The Ministery of Food and Drug Safety said on the 21st it approved the Fabry disease treatment "Elfabrio (ingredient name pegunigalsidase alfa)."
Fabry disease is a rare lysosomal storage disorder caused by a deficiency of the enzyme "alpha-galactosidase A" (alpha-galactosidase A) in the body. The enzyme breaks down glycolipids and glycoproteins in the lysosomes of cells. When the enzyme is deficient, glycolipids accumulate throughout the body, causing a variety of symptoms.
Representative symptoms include angiokeratoma of the skin, abdominal pain, proteinuria, pain in the fingertips and toes, hypohidrosis and anhidrosis in which sweat does not come out well, and hearing and vision impairment.
Elfabrio is a gene recombination-based enzyme replacement therapy developed by Italy's Chiesi Pharma. It received U.S. Food and Drug Administration (FDA) approval in 2023.

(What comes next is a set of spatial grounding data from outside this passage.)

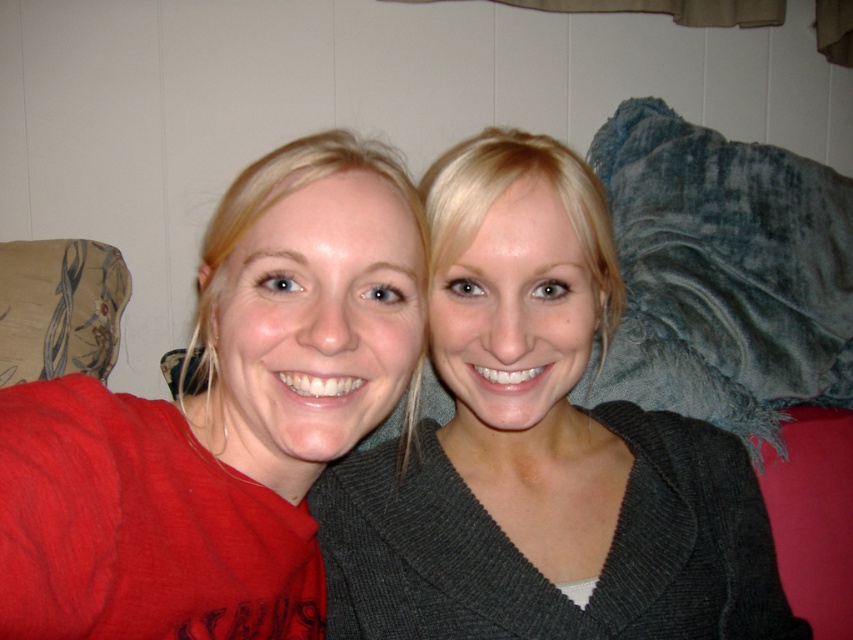 Consider the image. You are a photographer setting up for a group photo. You notice the red matte shirt at left and the floral fabric pillow at left in the frame. Which object should you adjust to ensure both are fully visible in the photo?

The red matte shirt at left is much taller than the floral fabric pillow at left, so you should lower the camera angle or adjust the pillow to ensure both are fully visible in the photo.

You are designing a new seating arrangement and need to ensure that the matte gray sweater at center and the floral fabric pillow at left can both fit on a small table. The table has limited space. Based on their sizes, which object should you prioritize placing first to ensure both fit?

The matte gray sweater at center is larger in size than the floral fabric pillow at left, so you should prioritize placing the larger matte gray sweater at center first to ensure there is enough space left for the smaller pillow.

You are a photographer setting up a shot of two people sitting on a couch. You notice the matte gray sweater at center and the floral fabric pillow at left. To ensure the sweater is visible, should you adjust the pillow so it is higher or lower?

The matte gray sweater at center is positioned under the floral fabric pillow at left. To ensure the sweater is visible, you should adjust the pillow so it is higher. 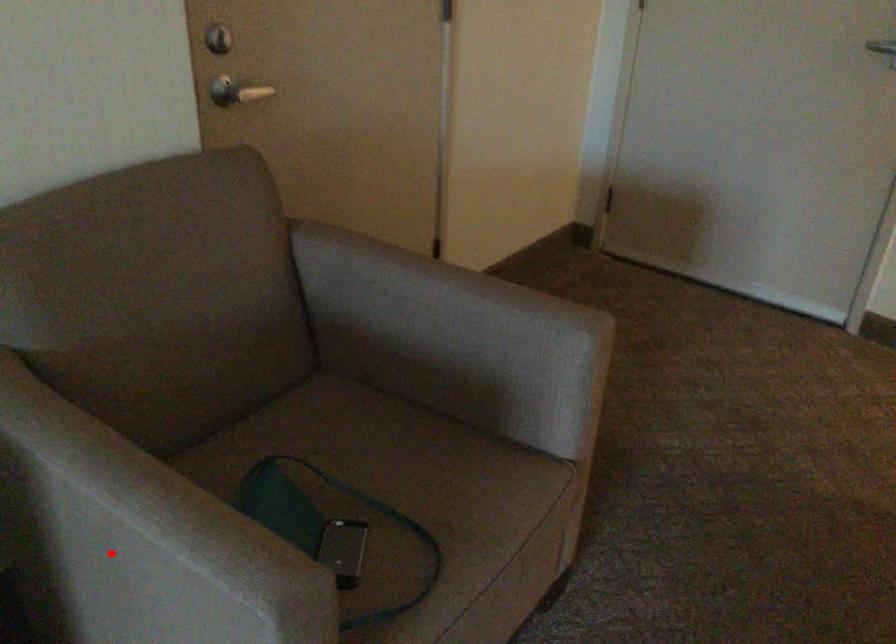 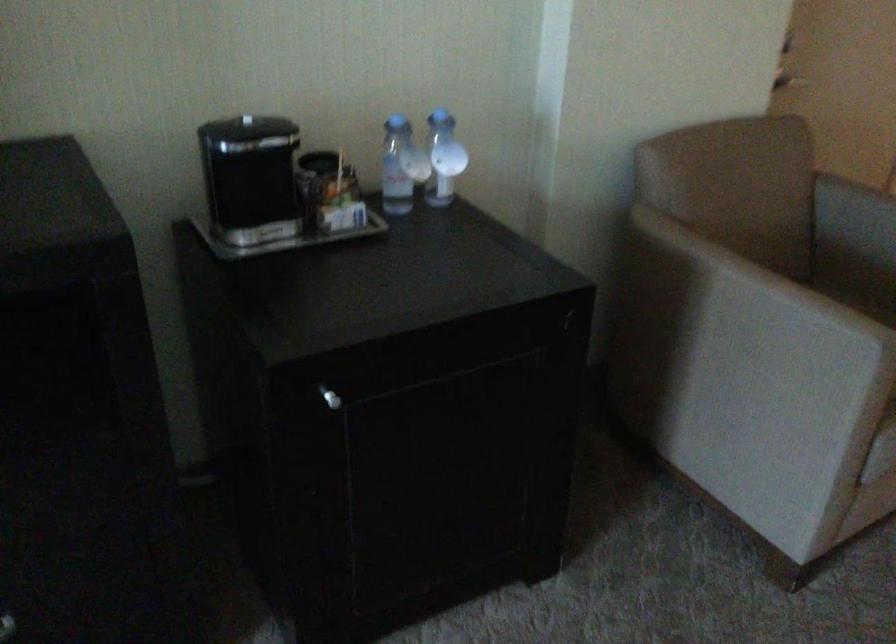 Locate, in the second image, the point that corresponds to the highlighted location in the first image.

(739, 319) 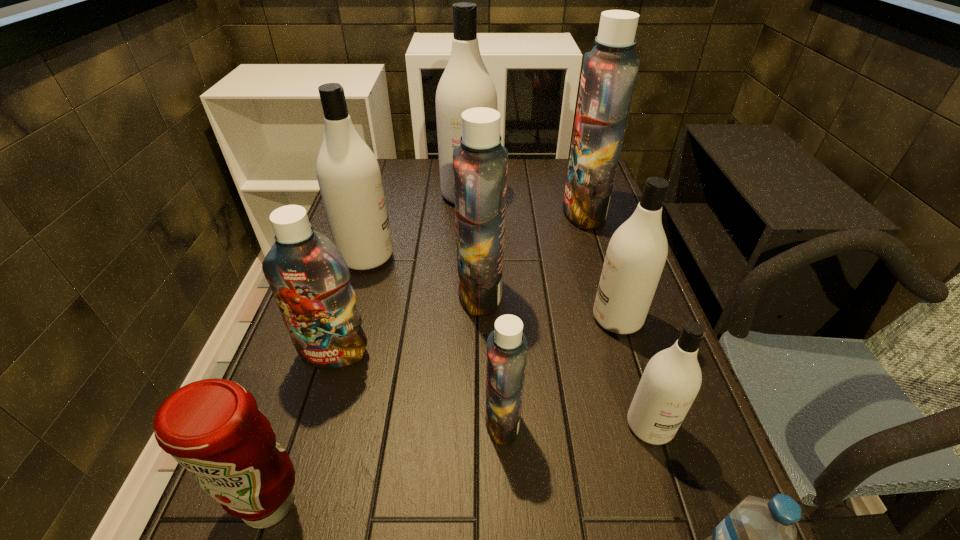 The image size is (960, 540). In order to click on vacant area that lies between the farthest white shampoo and the second biggest white shampoo in this screenshot , I will do `click(418, 226)`.

Identify the location of unoccupied area between the third biggest white shampoo and the second farthest blue shampoo. (549, 306).

Point out which object is positioned as the fourth nearest to the nearest white shampoo. Please provide its 2D coordinates. Your answer should be formatted as a tuple, i.e. [(x, y)], where the tuple contains the x and y coordinates of a point satisfying the conditions above.

[(480, 163)]

The image size is (960, 540). Identify the location of object that stands as the third closest to the farthest blue shampoo. [636, 254].

Select which shampoo is the sixth closest to the sixth farthest object. Please provide its 2D coordinates. Your answer should be formatted as a tuple, i.e. [(x, y)], where the tuple contains the x and y coordinates of a point satisfying the conditions above.

[(465, 84)]

Where is `the fifth closest shampoo relative to the fifth nearest object`? Image resolution: width=960 pixels, height=540 pixels. the fifth closest shampoo relative to the fifth nearest object is located at coordinates (672, 378).

I want to click on blue shampoo that is the third closest to the third biggest blue shampoo, so click(x=610, y=69).

You are a GUI agent. You are given a task and a screenshot of the screen. Output one action in this format:
    pyautogui.click(x=<x>, y=<y>)
    Task: Click on the blue shampoo that is the second nearest to the third nearest blue shampoo
    
    Given the screenshot: What is the action you would take?
    pyautogui.click(x=507, y=348)

Select which white shampoo appears as the third closest to the water bottle. Please provide its 2D coordinates. Your answer should be formatted as a tuple, i.e. [(x, y)], where the tuple contains the x and y coordinates of a point satisfying the conditions above.

[(349, 177)]

This screenshot has height=540, width=960. What are the coordinates of `white shampoo that is the closest one to the third smallest white shampoo` in the screenshot? It's located at (465, 84). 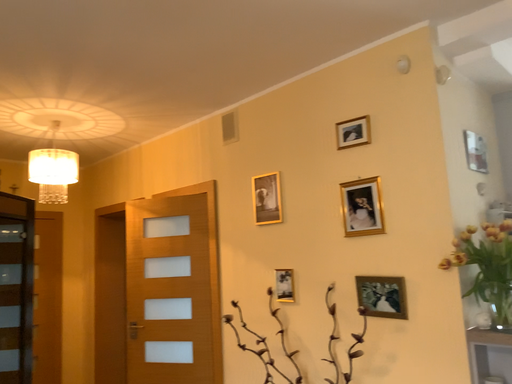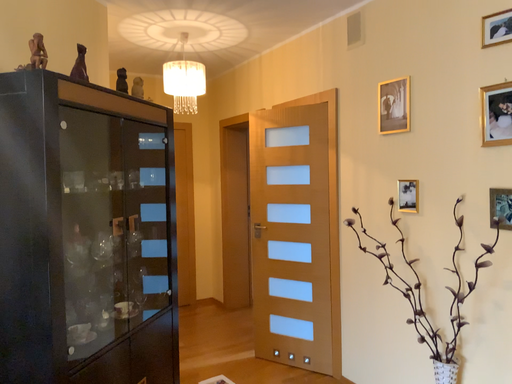 Question: How did the camera likely rotate when shooting the video?

Choices:
 (A) rotated left
 (B) rotated right

Answer: (A) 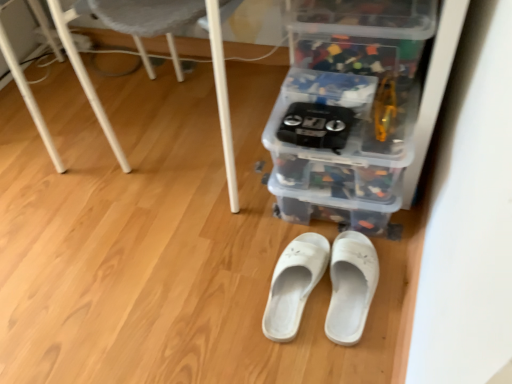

The drug works by supplementing the deficient alpha-galactosidase A enzyme in Fabry disease patients, reducing the accumulation of glycolipids in the body and alleviating disease progression. It is used for long-term enzyme replacement therapy in patients diagnosed with Fabry disease.
The Ministery of Food and Drug Safety said, "With this approval, treatment options for Fabry disease patients are expected to expand," and added, "We will continue efforts to swiftly supply new treatments to patients with rare diseases."